> [What is needed]: Exactly the lines below starting at the line with "transferom na letisko" and ending at the line with "شهرت دنیای دارد." are wanted, with both ends included. Leave out the pictures and add no other lines.

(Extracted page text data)
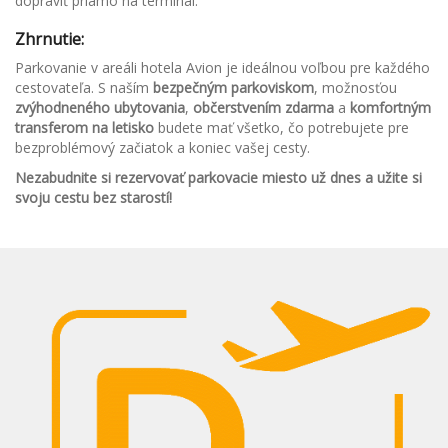
dopraviť priamo na terminál.
Zhrnutie:
Parkovanie v areáli hotela Avion je ideálnou voľbou pre každého
cestovateľa. S naším
bezpečným parkoviskom
, možnosťou
zvýhodneného ubytovania
,
občerstvením zdarma
a
komfortným
transferom na letisko
budete mať všetko, čo potrebujete pre
bezproblémový začiatok a koniec vašej cesty.
Nezabudnite si rezervovať parkovacie miesto už dnes a užite si
svoju cestu bez starostí!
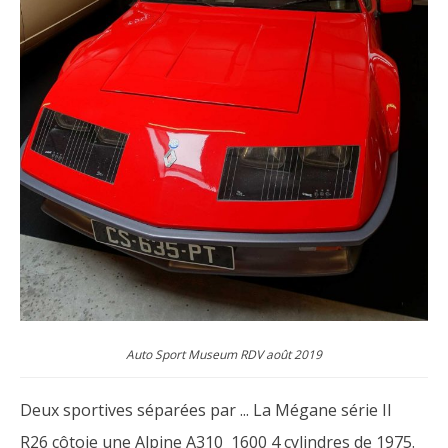
Auto Sport Museum RDV août 2019
Deux sportives séparées par ... La Mégane série II
R26 côtoie une Alpine A310 1600 4 cylindres de 1975.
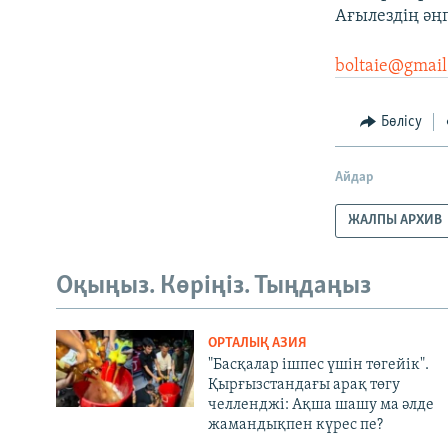
Ағылездің әң
boltaie@gmai
Бөлісу
Айдар
ЖАЛПЫ АРХИВ
Оқыңыз. Көріңіз. Тыңдаңыз
ОРТАЛЫҚ АЗИЯ
"Басқалар ішпес үшін төгейік".
Қырғызстандағы арақ төгу
челленджі: Ақша шашу ма әлде
жамандықпен күрес пе?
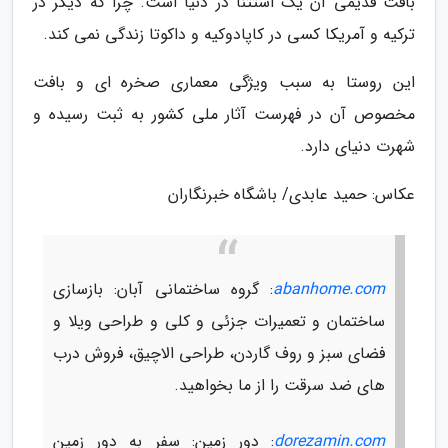
بافت قدیمی آن یک استثنا در دنیا است. چرا که دیگر در
ترکیه و آمریکا کسی در کاپادوکیه و داکوتا زندگی نمی کند.
این روستا به سبب ویژگی معماری صخره ای و بافت
مخصوص آن در فهرست آثار ملی کشور به ثبت رسیده و
شهرت دنیای دارد.
عکاس: حمید عابدی/ باشگاه خبرنگاران
abanhome.com
: گروه ساختمانی آبان: بازسازی
ساختمان و تعمیرات جزئی و کلی و طراحی ویلا و
فضای سبز و روف گاردن، طراحی الاچیق، فروش درب
های ضد سرقت را از ما بخواهید.
dorezamin.com
: دور زمین: سفر به دور زمین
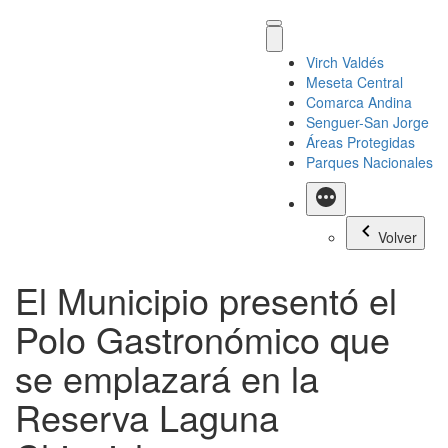
Virch Valdés
Meseta Central
Comarca Andina
Senguer-San Jorge
Áreas Protegidas
Parques Nacionales
Más
Volver
El Municipio presentó el
Polo Gastronómico que
se emplazará en la
Reserva Laguna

> [Response]:
transferom na letisko
budete mať všetko, čo potrebujete pre
bezproblémový začiatok a koniec vašej cesty.
Nezabudnite si rezervovať parkovacie miesto už dnes a užite si
svoju cestu bez starostí!
Auto Sport Museum RDV août 2019
Deux sportives séparées par ... La Mégane série II
R26 côtoie une Alpine A310 1600 4 cylindres de 1975.
Ағылездің әң
boltaie@gmai
Бөлісу
Айдар
ЖАЛПЫ АРХИВ
Оқыңыз. Көріңіз. Тыңдаңыз
ОРТАЛЫҚ АЗИЯ
"Басқалар ішпес үшін төгейік".
Қырғызстандағы арақ төгу
челленджі: Ақша шашу ма әлде
жамандықпен күрес пе?
بافت قدیمی آن یک استثنا در دنیا است. چرا که دیگر در
ترکیه و آمریکا کسی در کاپادوکیه و داکوتا زندگی نمی کند.
این روستا به سبب ویژگی معماری صخره ای و بافت
مخصوص آن در فهرست آثار ملی کشور به ثبت رسیده و
شهرت دنیای دارد.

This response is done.